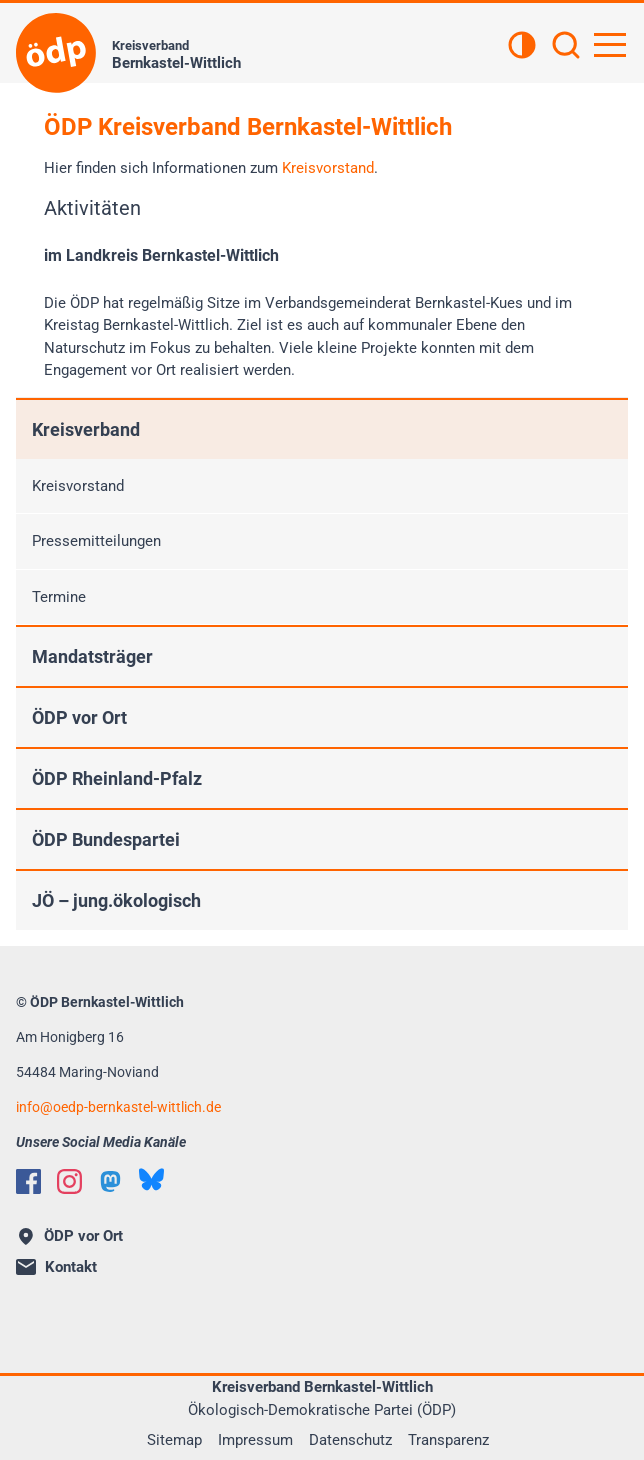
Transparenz (448, 1440)
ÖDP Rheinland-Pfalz (117, 778)
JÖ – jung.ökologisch (116, 900)
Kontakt (56, 1267)
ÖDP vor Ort (79, 717)
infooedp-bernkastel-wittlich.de (118, 1107)
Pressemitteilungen (96, 541)
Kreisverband (86, 429)
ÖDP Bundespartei (106, 839)
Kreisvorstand (328, 168)
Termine (59, 597)
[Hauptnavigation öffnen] (610, 45)
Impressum (255, 1440)
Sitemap (174, 1440)
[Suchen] (566, 47)
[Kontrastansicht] (522, 47)
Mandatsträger (92, 656)
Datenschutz (350, 1440)
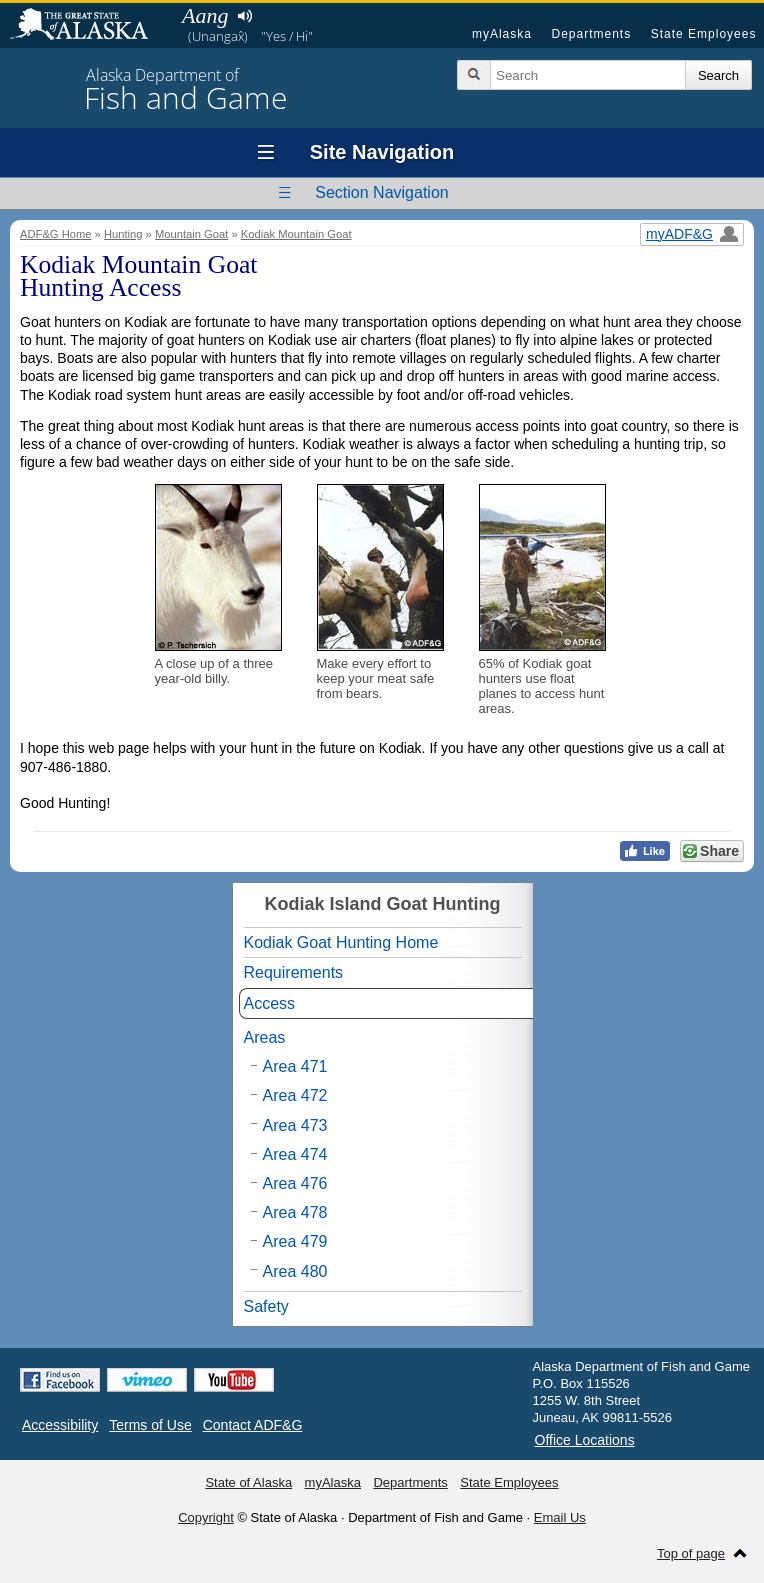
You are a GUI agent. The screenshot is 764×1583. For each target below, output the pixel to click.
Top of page (691, 1553)
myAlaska (502, 34)
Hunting (123, 234)
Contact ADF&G (253, 1425)
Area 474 (295, 1154)
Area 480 (295, 1271)
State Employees (704, 34)
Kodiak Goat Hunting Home (341, 942)
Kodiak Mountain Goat (296, 234)
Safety (266, 1306)
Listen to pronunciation (244, 16)
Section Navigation (381, 192)
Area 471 (295, 1066)
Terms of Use (150, 1425)
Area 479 (295, 1241)
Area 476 (295, 1183)
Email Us (560, 1517)
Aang (205, 15)
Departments (591, 34)
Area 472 (295, 1095)
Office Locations (585, 1440)
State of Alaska (89, 26)
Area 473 (295, 1125)
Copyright (206, 1517)
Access (270, 1003)
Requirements (294, 972)
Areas (265, 1037)
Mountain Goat (191, 234)
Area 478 (295, 1212)
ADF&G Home (56, 234)
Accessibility (60, 1425)
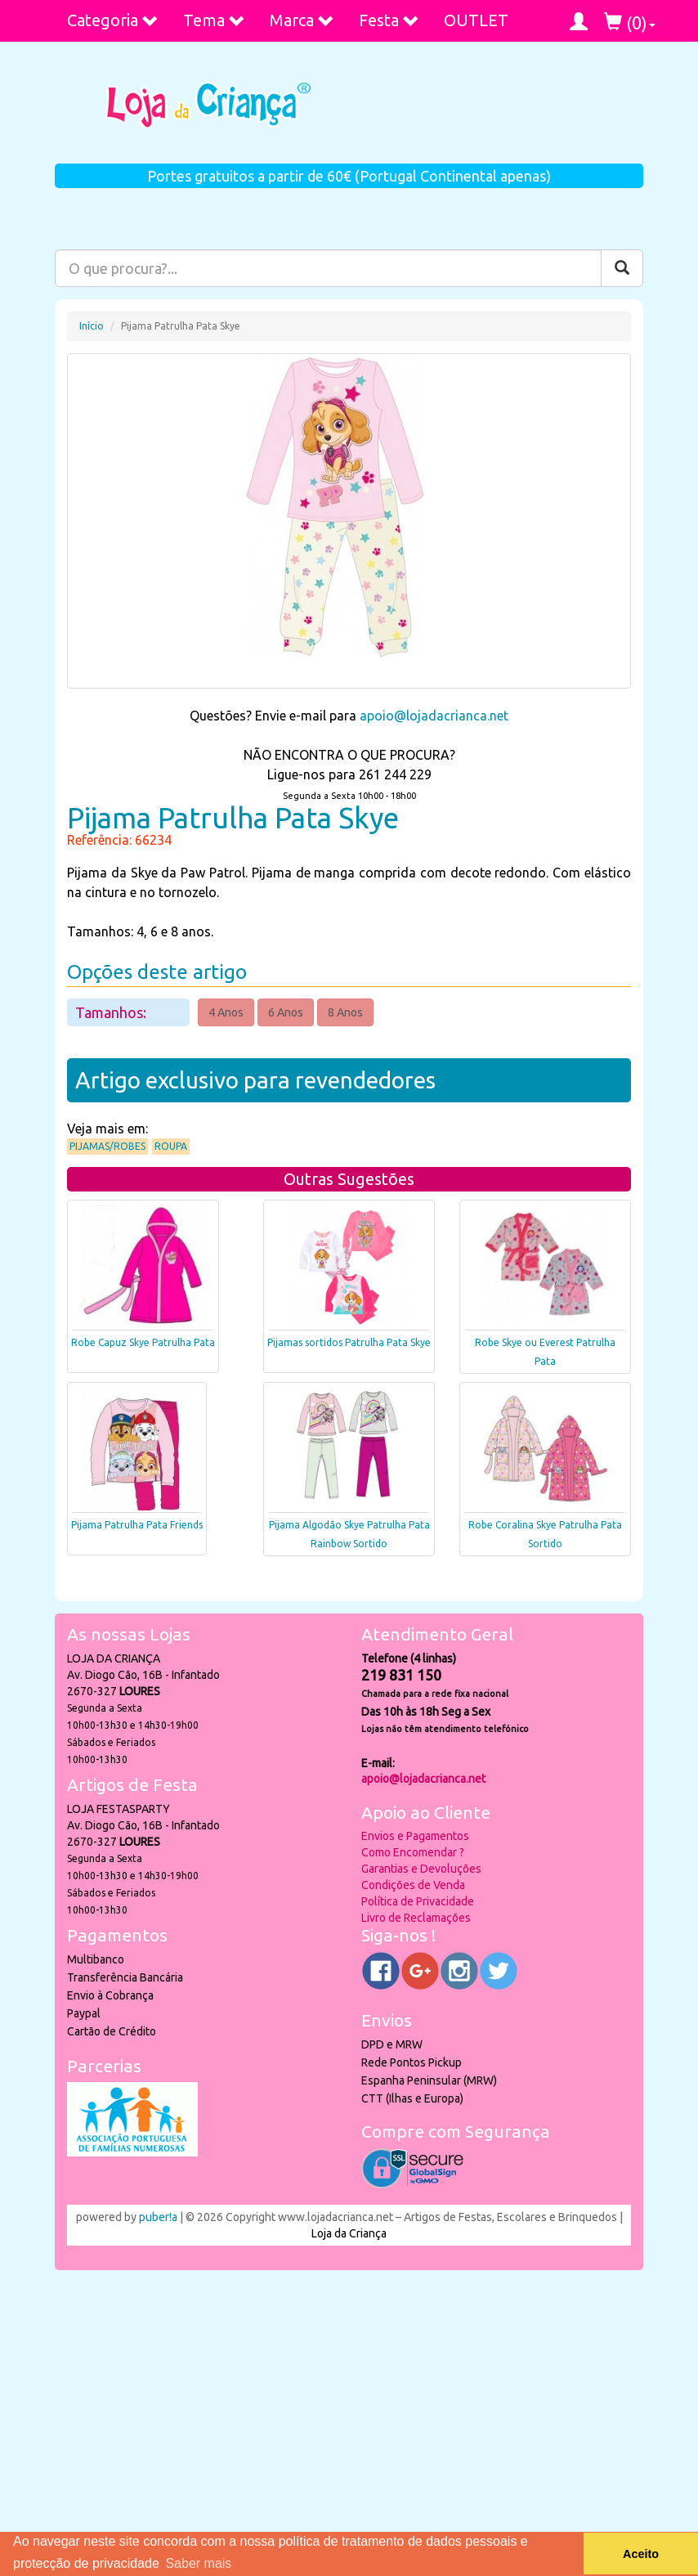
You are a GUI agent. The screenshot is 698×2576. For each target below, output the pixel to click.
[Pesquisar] (622, 268)
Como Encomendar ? (412, 1852)
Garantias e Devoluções (421, 1868)
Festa (389, 20)
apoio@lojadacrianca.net (434, 715)
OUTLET (476, 20)
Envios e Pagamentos (415, 1835)
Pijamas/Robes (107, 1146)
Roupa (170, 1146)
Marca (302, 20)
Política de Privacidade (417, 1901)
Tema (214, 20)
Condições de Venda (413, 1885)
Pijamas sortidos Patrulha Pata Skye (349, 1342)
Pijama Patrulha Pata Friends (137, 1524)
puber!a (158, 2217)
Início (91, 326)
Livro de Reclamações (416, 1917)
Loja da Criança (349, 2233)
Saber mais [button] (198, 2563)
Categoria (113, 20)
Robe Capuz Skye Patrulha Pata (143, 1342)
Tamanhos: (112, 1012)
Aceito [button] (641, 2553)
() (629, 22)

────────────────────

Goal of the exercise:
Out of the listing above, reproduce exactly the lines from the one with "Kodiak Goat Hunting Home (341, 942)" up to and including the one with "Areas (265, 1037)".

Exercise response:
Kodiak Goat Hunting Home (341, 942)
Kodiak Mountain Goat (296, 234)
Safety (266, 1306)
Listen to pronunciation (244, 16)
Section Navigation (381, 192)
Area 471 (295, 1066)
Terms of Use (150, 1425)
Area 479 (295, 1241)
Area 476 (295, 1183)
Email Us (560, 1517)
Aang (205, 15)
Departments (591, 34)
Area 472 (295, 1095)
Office Locations (585, 1440)
State of Alaska (89, 26)
Area 473 (295, 1125)
Copyright (206, 1517)
Access (270, 1003)
Requirements (294, 972)
Areas (265, 1037)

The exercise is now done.